*** Records for processing ***

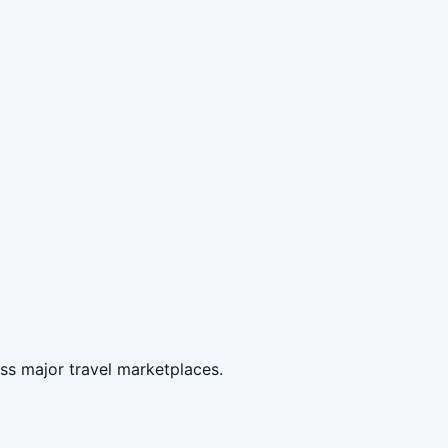
ss major travel marketplaces.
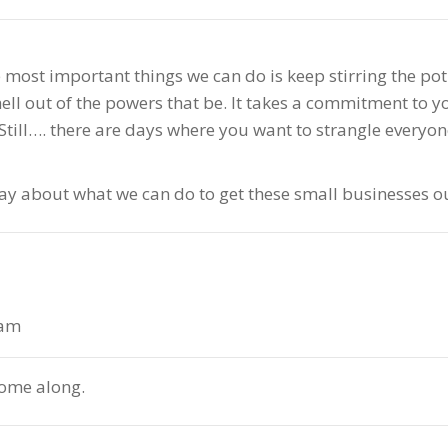
the most important things we can do is keep stirring the p
hell out of the powers that be. It takes a commitment to 
ill…. there are days where you want to strangle everyone
say about what we can do to get these small businesses ou
 am
 come along.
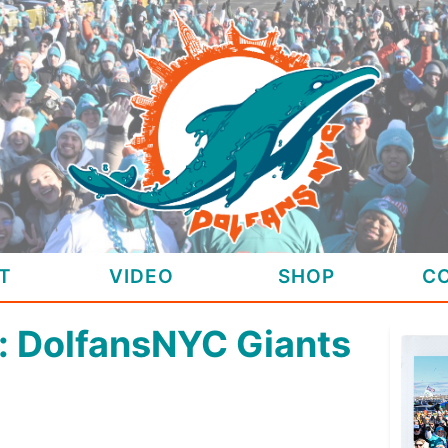
T
VIDEO
SHOP
C
 DolfansNYC Giants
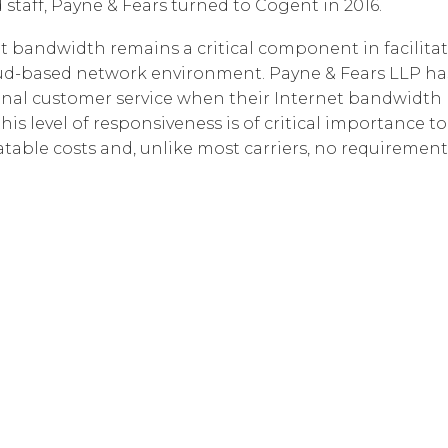
 staff, Payne & Fears turned to Cogent in 2016.
t bandwidth remains a critical component in facilitat
 cloud-based network environment. Payne & Fears LLP 
nal customer service when their Internet bandwidth n
, this level of responsiveness is of critical importance
table costs and, unlike most carriers, no requiremen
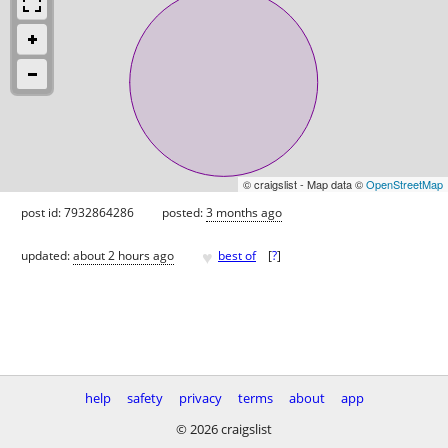
© craigslist - Map data ©
OpenStreetMap
post id: 7932864286
posted:
3 months ago
♥
updated:
about 2 hours ago
best of
[
?
]
help
safety
privacy
terms
about
app
© 2026 craigslist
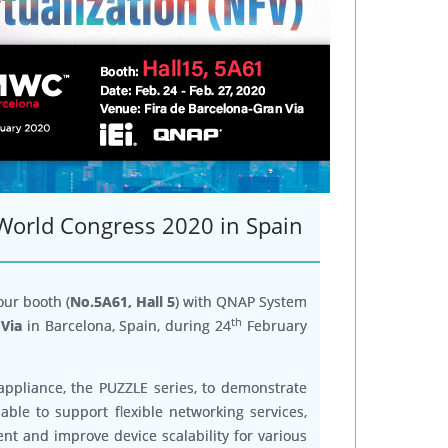
 World Congress 2020 in Spain
 our booth (
No.5A61, Hall 5
) with QNAP System
th
 Via
in Barcelona, Spain, during 24
February
appliance, the PUZZLE series, to demonstrate
able to support flexible networking services,
t and improve device scalability for various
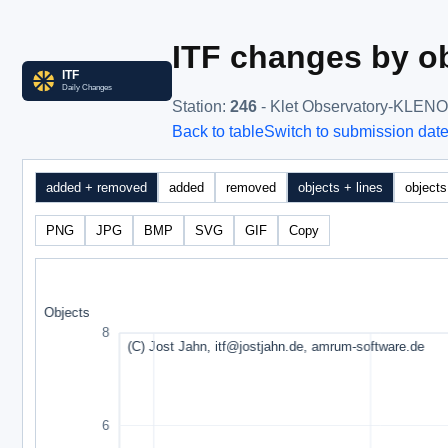
ITF changes by ob
Station
:
246
- Klet Observatory-KLEN
Back to table
Switch to submission dat
added + removed
added
removed
objects + lines
objects
PNG
JPG
BMP
SVG
GIF
Copy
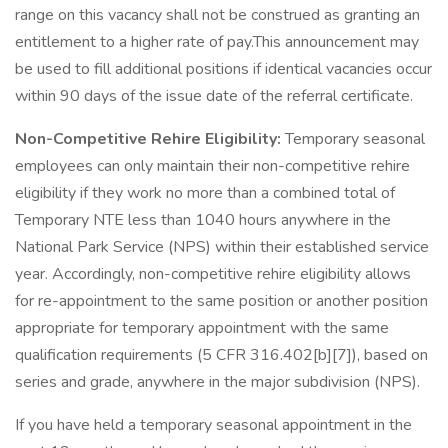
range on this vacancy shall not be construed as granting an
entitlement to a higher rate of pay.This announcement may
be used to fill additional positions if identical vacancies occur
within 90 days of the issue date of the referral certificate.
Non-Competitive Rehire Eligibility:
Temporary seasonal
employees can only maintain their non-competitive rehire
eligibility if they work no more than a combined total of
Temporary NTE less than 1040 hours anywhere in the
National Park Service (NPS) within their established service
year. Accordingly, non-competitive rehire eligibility allows
for re-appointment to the same position or another position
appropriate for temporary appointment with the same
qualification requirements (5 CFR 316.402[b][7]), based on
series and grade, anywhere in the major subdivision (NPS).
If you have held a temporary seasonal appointment in the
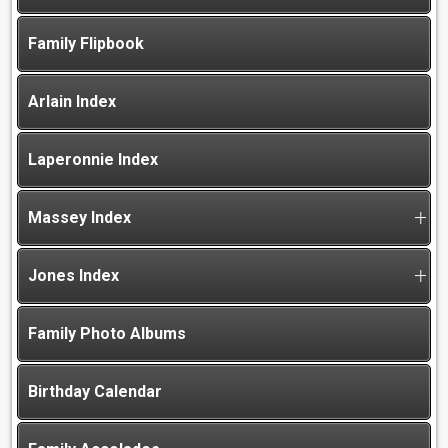
Family Flipbook
Arlain Index
Laperonnie Index
Massey Index
Jones Index
Family Photo Albums
Birthday Calendar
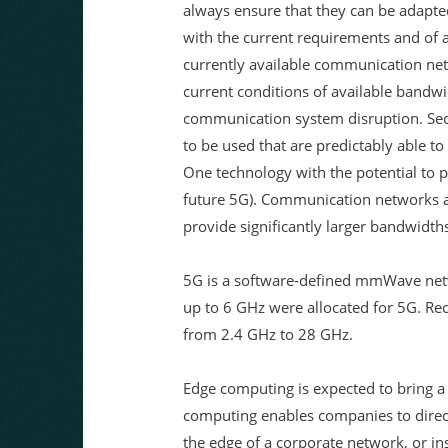
always ensure that they can be adapte
with the current requirements and of a
currently available communication net
current conditions of available bandwi
communication system disruption. S
to be used that are predictably able 
One technology with the potential to p
future 5G). Communication networks 
provide significantly larger bandwidths
5G is a software-defined mmWave netw
up to 6 GHz were allocated for 5G. Rec
from 2.4 GHz to 28 GHz.
Edge computing is expected to bring a
computing enables companies to direct t
the edge of a corporate network, or ins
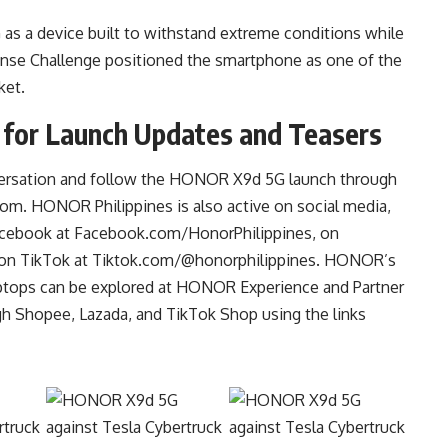
s a device built to withstand extreme conditions while
efense Challenge positioned the smartphone as one of the
ket.
 for Launch Updates and Teasers
nversation and follow the HONOR X9d 5G launch through
com
. HONOR Philippines is also active on social media,
Facebook at Facebook.com/HonorPhilippines, on
 on TikTok at Tiktok.com/@honorphilippines. HONOR’s
 laptops can be explored at HONOR Experience and Partner
h Shopee, Lazada, and TikTok Shop using the links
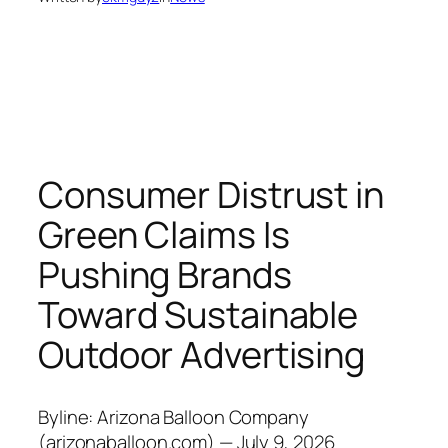
Consumer Distrust in
Green Claims Is
Pushing Brands
Toward Sustainable
Outdoor Advertising
Byline: Arizona Balloon Company
(arizonaballoon.com) — July 9, 2026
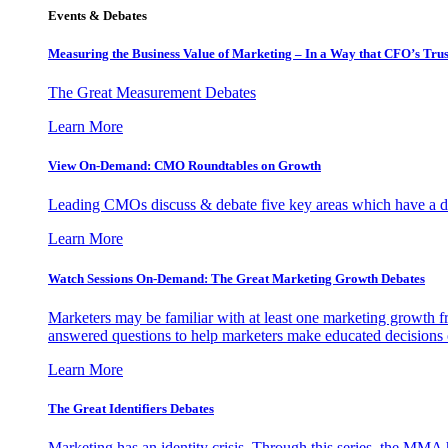
Events & Debates
Measuring the Business Value of Marketing – In a Way that CFO’s Trus
The Great Measurement Debates
Learn More
View On-Demand: CMO Roundtables on Growth
Leading CMOs discuss & debate five key areas which have a dir
Learn More
Watch Sessions On-Demand: The Great Marketing Growth Debates
Marketers may be familiar with at least one marketing growth fr
answered questions to help marketers make educated decisions o
Learn More
The Great Identifiers Debates
Marketing has an identity crisis. Through this series, the MMA h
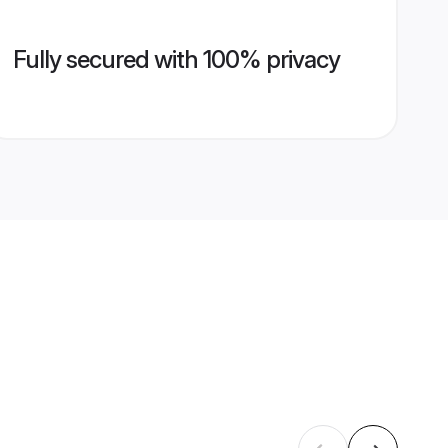
Fully secured with 100% privacy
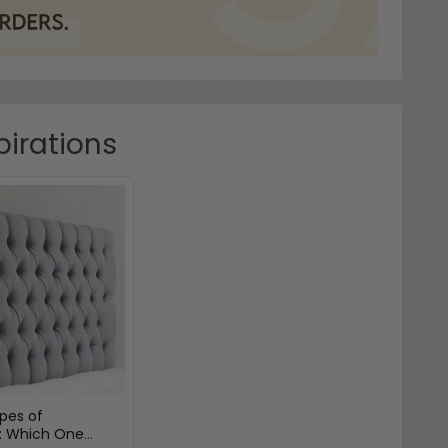
pirations
ypes of
: Which One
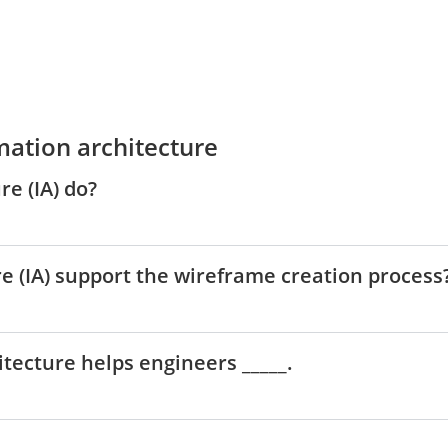
mation architecture
e (IA) do?
e (IA) support the wireframe creation process
hitecture helps engineers _____.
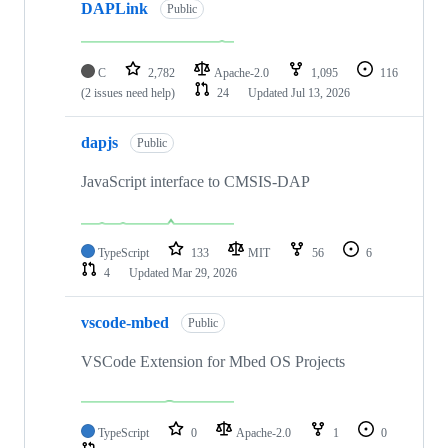
DAPLink
Public
C
2,782
Apache-2.0
1,095
116
(2 issues need help)
24
Updated
Jul 13, 2026
dapjs
Public
JavaScript interface to CMSIS-DAP
TypeScript
133
MIT
56
6
4
Updated
Mar 29, 2026
vscode-mbed
Public
VSCode Extension for Mbed OS Projects
TypeScript
0
Apache-2.0
1
0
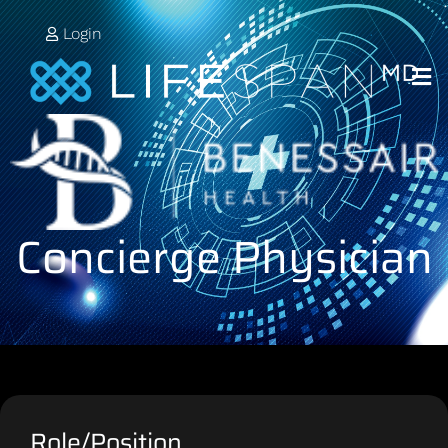
Login
Concierge Physician
Role/Position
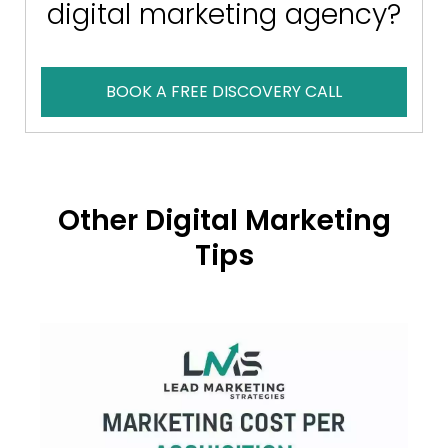
digital marketing agency?
BOOK A FREE DISCOVERY CALL
Other Digital Marketing
Tips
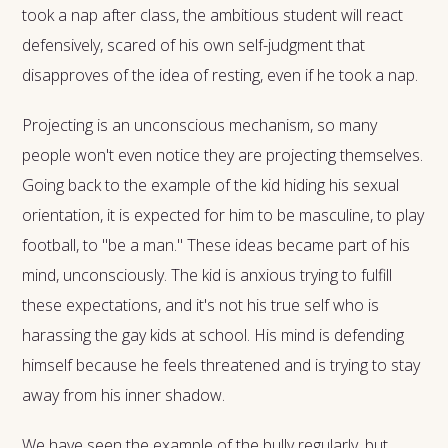
took a nap after class, the ambitious student will react
defensively, scared of his own self-judgment that
disapproves of the idea of resting, even if he took a nap.
Projecting is an unconscious mechanism, so many
people won't even notice they are projecting themselves.
Going back to the example of the kid hiding his sexual
orientation, it is expected for him to be masculine, to play
football, to "be a man." These ideas became part of his
mind, unconsciously. The kid is anxious trying to fulfill
these expectations, and it's not his true self who is
harassing the gay kids at school. His mind is defending
himself because he feels threatened and is trying to stay
away from his inner shadow.
We have seen the example of the bully regularly, but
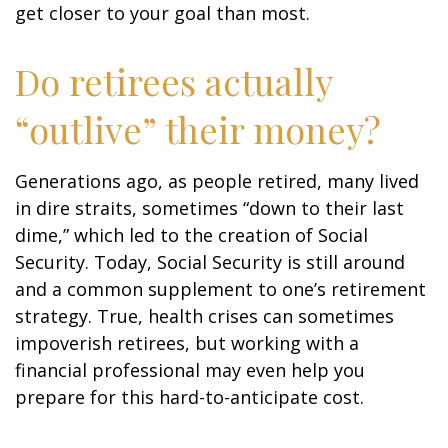
get closer to your goal than most.
Do retirees actually
“outlive” their money?
Generations ago, as people retired, many lived
in dire straits, sometimes “down to their last
dime,” which led to the creation of Social
Security. Today, Social Security is still around
and a common supplement to one’s retirement
strategy. True, health crises can sometimes
impoverish retirees, but working with a
financial professional may even help you
prepare for this hard-to-anticipate cost.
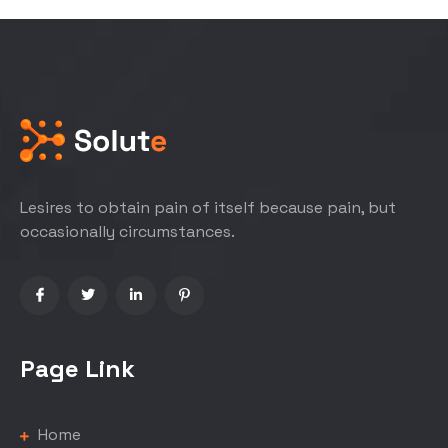
Lesires to obtain pain of itself because pain, but
occasionally circumstances.
Page Link
Home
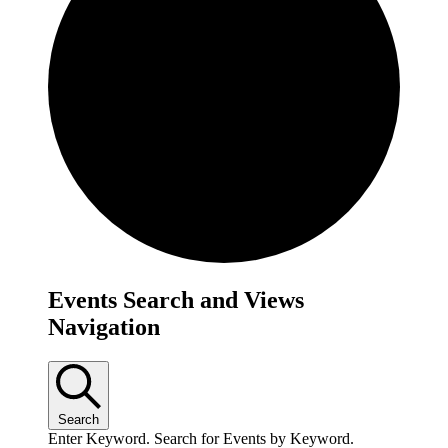
Events
Events Search and Views
Navigation
Search
Enter Keyword. Search for Events by Keyword.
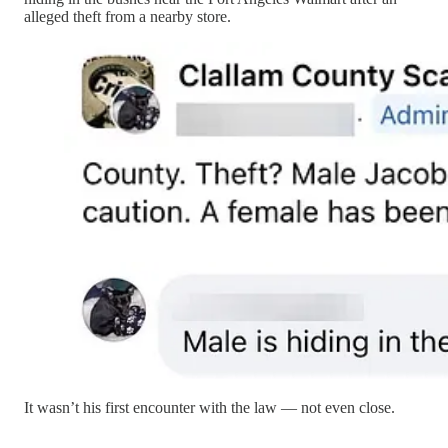
alleged theft from a nearby store.
It wasn’t his first encounter with the law — not even close.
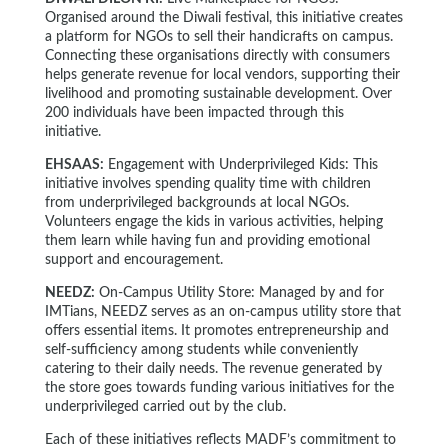
Organised around the Diwali festival, this initiative creates
a platform for NGOs to sell their handicrafts on campus.
Connecting these organisations directly with consumers
helps generate revenue for local vendors, supporting their
livelihood and promoting sustainable development. Over
200 individuals have been impacted through this
initiative.
EHSAAS:
Engagement with Underprivileged Kids: This
initiative involves spending quality time with children
from underprivileged backgrounds at local NGOs.
Volunteers engage the kids in various activities, helping
them learn while having fun and providing emotional
support and encouragement.
NEEDZ:
On-Campus Utility Store: Managed by and for
IMTians, NEEDZ serves as an on-campus utility store that
offers essential items. It promotes entrepreneurship and
self-sufficiency among students while conveniently
catering to their daily needs. The revenue generated by
the store goes towards funding various initiatives for the
underprivileged carried out by the club.
Each of these initiatives reflects MADF’s commitment to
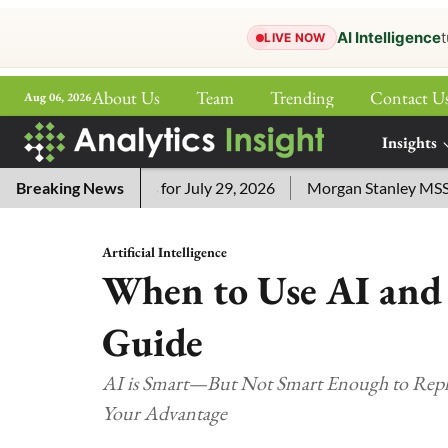
AI Intelligence
t
LIVE NOW
About Us
Team
Trending
Contact U
Aug 06, 2026
ePaper
Insights
More
ssword Answers for July 29, 2026
Breaking News
Morgan Stanley MSSE ETF
Artificial Intelligence
When to Use AI and 
Guide
AI is Smart—But Not Smart Enough to Rep
Your Advantage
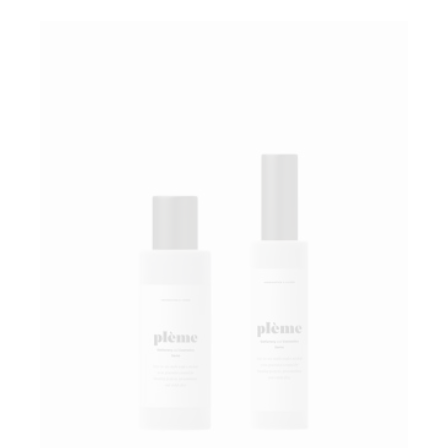
Add to wishlist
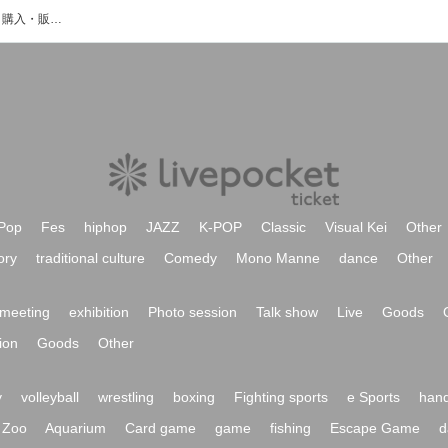
影浦由佳のイベント・チケット予約・購入・販売情報一覧
Pop
Fes
hiphop
JAZZ
K-POP
Classic
Visual Kei
Other
ory
traditional culture
Comedy
Mono Manne
dance
Other
meeting
exhibition
Photo session
Talk show
Live
Goods
ion
Goods
Other
y
volleyball
wrestling
boxing
Fighting sports
e Sports
hand
Zoo
Aquarium
Card game
game
fishing
Escape Game
d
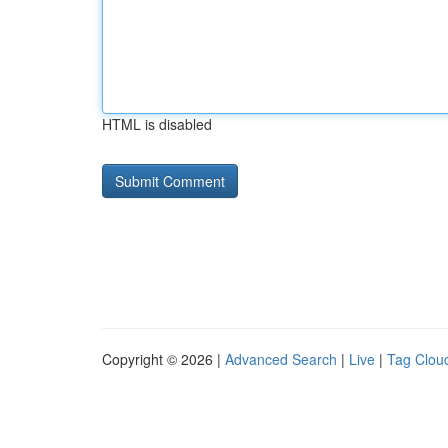
HTML is disabled
Copyright © 2026 |
Advanced Search
|
Live
|
Tag Clou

*** End of Records for processing ***

== Assignment ==
Restate it all word for word: every record, no pictures.

== Exercise response ==
ss major travel marketplaces.
the most important things we can do is keep stirring the p
hell out of the powers that be. It takes a commitment to 
ill…. there are days where you want to strangle everyone
say about what we can do to get these small businesses ou
 am
 come along.
T
VIDEO
SHOP
C
 DolfansNYC Giants
 staff, Payne & Fears turned to Cogent in 2016.
t bandwidth remains a critical component in facilitat
 cloud-based network environment. Payne & Fears LLP 
nal customer service when their Internet bandwidth n
, this level of responsiveness is of critical importance
table costs and, unlike most carriers, no requiremen
© craigslist - Map data ©
OpenStreetMap
post id: 7932864286
posted:
3 months ago
♥
updated:
about 2 hours ago
best of
[
?
]
help
safety
privacy
terms
about
app
© 2026 craigslist
 World Congress 2020 in Spain
 our booth (
No.5A61, Hall 5
) with QNAP System
th
 Via
in Barcelona, Spain, during 24
February
appliance, the PUZZLE series, to demonstrate
able to support flexible networking services,
t and improve device scalability for various
ITF changes by ob
Station
:
246
- Klet Observatory-KLEN
Back to table
Switch to submission dat
added + removed
added
removed
objects + lines
objects
PNG
JPG
BMP
SVG
GIF
Copy
range on this vacancy shall not be construed as granting an
entitlement to a higher rate of pay.This announcement may
be used to fill additional positions if identical vacancies occur
within 90 days of the issue date of the referral certificate.
Non-Competitive Rehire Eligibility:
Temporary seasonal
employees can only maintain their non-competitive rehire
eligibility if they work no more than a combined total of
Temporary NTE less than 1040 hours anywhere in the
National Park Service (NPS) within their established service
year. Accordingly, non-competitive rehire eligibility allows
for re-appointment to the same position or another position
appropriate for temporary appointment with the same
qualification requirements (5 CFR 316.402[b][7]), based on
series and grade, anywhere in the major subdivision (NPS).
If you have held a temporary seasonal appointment in the
Family Flipbook
Arlain Index
Laperonnie Index
Massey Index
Jones Index
Family Photo Albums
Birthday Calendar
always ensure that they can be adapte
with the current requirements and of a
currently available communication net
current conditions of available bandwi
communication system disruption. S
to be used that are predictably able 
One technology with the potential to p
future 5G). Communication networks 
provide significantly larger bandwidths
5G is a software-defined mmWave netw
up to 6 GHz were allocated for 5G. Rec
from 2.4 GHz to 28 GHz.
Edge computing is expected to bring a
computing enables companies to direct t
the edge of a corporate network, or ins
s a device built to withstand extreme conditions while
efense Challenge positioned the smartphone as one of the
ket.
 for Launch Updates and Teasers
nversation and follow the HONOR X9d 5G launch through
com
. HONOR Philippines is also active on social media,
Facebook at Facebook.com/HonorPhilippines, on
 on TikTok at Tiktok.com/@honorphilippines. HONOR’s
 laptops can be explored at HONOR Experience and Partner
h Shopee, Lazada, and TikTok Shop using the links
Consumer Distrust in
Green Claims Is
Pushing Brands
Toward Sustainable
Outdoor Advertising
Byline: Arizona Balloon Company
(arizonaballoon.com) — July 9, 2026
Events & Debates
Measuring the Business Value of Marketing – In a Way that CFO’s Trus
The Great Measurement Debates
Learn More
View On-Demand: CMO Roundtables on Growth
Leading CMOs discuss & debate five key areas which have a dir
Learn More
Watch Sessions On-Demand: The Great Marketing Growth Debates
Marketers may be familiar with at least one marketing growth fr
answered questions to help marketers make educated decisions o
Learn More
The Great Identifiers Debates
Marketing has an identity crisis. Through this series, the MMA h
Fully secured with 100% privacy
pirations
ypes of
: Which One
mation architecture
e (IA) do?
e (IA) support the wireframe creation process
hitecture helps engineers _____.
DAPLink
Public
C
2,782
Apache-2.0
1,095
116
(2 issues need help)
24
Updated
Jul 13, 2026
dapjs
Public
JavaScript interface to CMSIS-DAP
TypeScript
133
MIT
56
6
4
Updated
Mar 29, 2026
vscode-mbed
Public
VSCode Extension for Mbed OS Projects
TypeScript
0
Apache-2.0
1
0
Login
Concierge Physician
Role/Position
digital marketing agency?
BOOK A FREE DISCOVERY CALL
Other Digital Marketing
Tips
took a nap after class, the ambitious student will react
defensively, scared of his own self-judgment that
disapproves of the idea of resting, even if he took a nap.
Projecting is an unconscious mechanism, so many
people won't even notice they are projecting themselves.
Going back to the example of the kid hiding his sexual
orientation, it is expected for him to be masculine, to play
football, to "be a man." These ideas became part of his
mind, unconsciously. The kid is anxious trying to fulfill
these expectations, and it's not his true self who is
harassing the gay kids at school. His mind is defending
himself because he feels threatened and is trying to stay
away from his inner shadow.
We have seen the example of the bully regularly, but
get closer to your goal than most.
Do retirees actually
“outlive” their money?
Generations ago, as people retired, many lived
in dire straits, sometimes “down to their last
dime,” which led to the creation of Social
Security. Today, Social Security is still around
and a common supplement to one’s retirement
strategy. True, health crises can sometimes
impoverish retirees, but working with a
financial professional may even help you
prepare for this hard-to-anticipate cost.
Lesires to obtain pain of itself because pain, but
occasionally circumstances.
Page Link
Home
Events
Events Search and Views
Navigation
Search
Enter Keyword. Search for Events by Keyword.
alleged theft from a nearby store.
It wasn’t his first encounter with the law — not even close.
Organised around the Diwali festival, this initiative creates
a platform for NGOs to sell their handicrafts on campus.
Connecting these organisations directly with consumers
helps generate revenue for local vendors, supporting their
livelihood and promoting sustainable development. Over
200 individuals have been impacted through this
initiative.
EHSAAS:
Engagement with Underprivileged Kids: This
initiative involves spending quality time with children
from underprivileged backgrounds at local NGOs.
Volunteers engage the kids in various activities, helping
them learn while having fun and providing emotional
support and encouragement.
NEEDZ:
On-Campus Utility Store: Managed by and for
IMTians, NEEDZ serves as an on-campus utility store that
offers essential items. It promotes entrepreneurship and
self-sufficiency among students while conveniently
catering to their daily needs. The revenue generated by
the store goes towards funding various initiatives for the
underprivileged carried out by the club.
Each of these initiatives reflects MADF’s commitment to
AI Intelligence
t
LIVE NOW
About Us
Team
Trending
Contact U
Aug 06, 2026
ePaper
Insights
More
ssword Answers for July 29, 2026
Breaking News
Morgan Stanley MSSE ETF
Artificial Intelligence
When to Use AI and 
Guide
AI is Smart—But Not Smart Enough to Rep
Your Advantage
Add to wishlist
影浦由佳のイベント・チケット予約・購入・販売情報一覧
Pop
Fes
hiphop
JAZZ
K-POP
Classic
Visual Kei
Other
ory
traditional culture
Comedy
Mono Manne
dance
Other
meeting
exhibition
Photo session
Talk show
Live
Goods
ion
Goods
Other
y
volleyball
wrestling
boxing
Fighting sports
e Sports
hand
Zoo
Aquarium
Card game
game
fishing
Escape Game
d
HTML is disabled
Copyright © 2026 |
Advanced Search
|
Live
|
Tag Clou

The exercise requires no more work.